> TASK PROMPT
Restate word for word the lines that run from the one containing "piste, officiel, moniteurs" to the last line of the data, both ends included.

> DATASET CONTENT
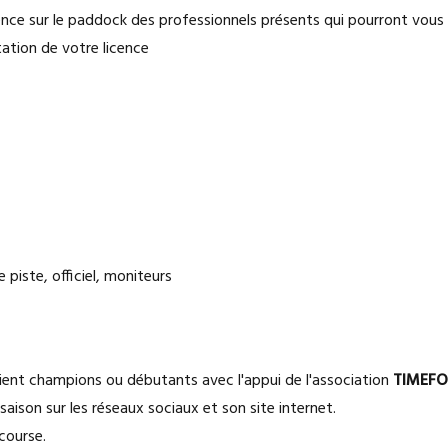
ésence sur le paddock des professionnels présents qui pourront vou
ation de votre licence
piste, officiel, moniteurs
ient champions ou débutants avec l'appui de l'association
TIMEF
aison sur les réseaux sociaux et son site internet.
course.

> REPLY
piste, officiel, moniteurs
ient champions ou débutants avec l'appui de l'association
TIMEF
aison sur les réseaux sociaux et son site internet.
course.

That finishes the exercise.